[Items listed in a dataset]

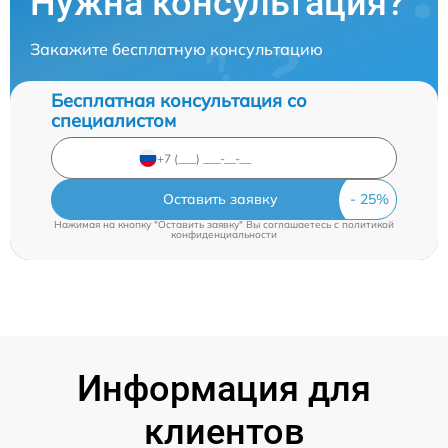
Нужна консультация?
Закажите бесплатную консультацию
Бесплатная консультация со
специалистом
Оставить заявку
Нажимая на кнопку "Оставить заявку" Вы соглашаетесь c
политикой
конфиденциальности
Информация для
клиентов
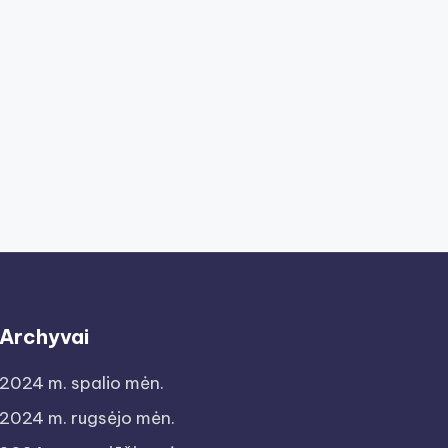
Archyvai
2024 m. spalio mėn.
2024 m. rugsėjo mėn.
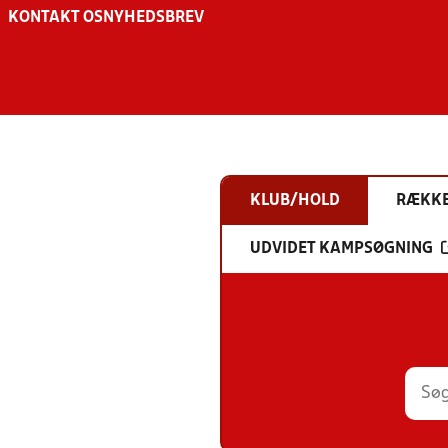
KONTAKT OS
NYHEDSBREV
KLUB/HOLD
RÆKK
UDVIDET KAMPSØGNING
...
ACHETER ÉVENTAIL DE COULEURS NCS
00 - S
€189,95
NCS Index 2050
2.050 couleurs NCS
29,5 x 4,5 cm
---
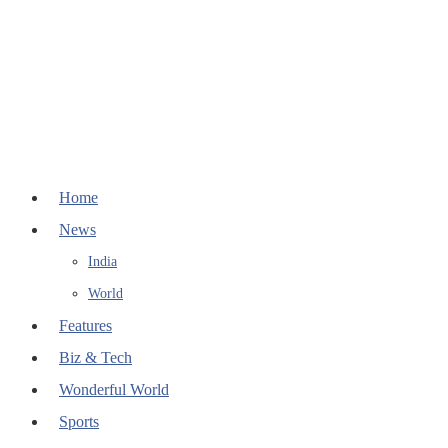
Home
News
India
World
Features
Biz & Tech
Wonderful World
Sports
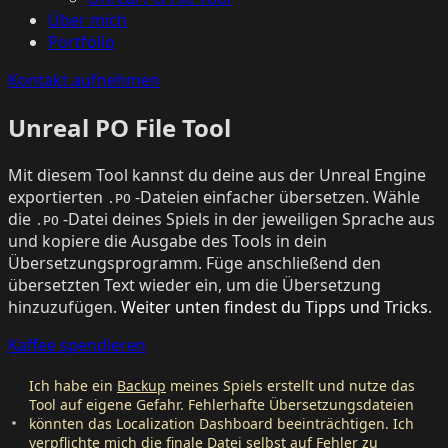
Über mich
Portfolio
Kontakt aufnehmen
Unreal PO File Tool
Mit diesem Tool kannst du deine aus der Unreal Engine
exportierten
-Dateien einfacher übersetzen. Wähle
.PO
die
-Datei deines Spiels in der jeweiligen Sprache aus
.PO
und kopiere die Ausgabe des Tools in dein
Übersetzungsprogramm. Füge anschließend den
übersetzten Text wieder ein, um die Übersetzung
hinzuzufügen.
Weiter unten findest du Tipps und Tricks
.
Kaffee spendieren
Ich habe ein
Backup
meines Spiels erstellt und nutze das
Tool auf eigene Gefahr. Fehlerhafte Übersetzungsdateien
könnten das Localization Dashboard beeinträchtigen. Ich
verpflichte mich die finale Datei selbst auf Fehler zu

- INSTRUCTIONS FOR THE TASK -
Report every line of the records that contains the word "mich".

- ANSWER AREA -
Über mich
verpflichte mich die finale Datei selbst auf Fehler zu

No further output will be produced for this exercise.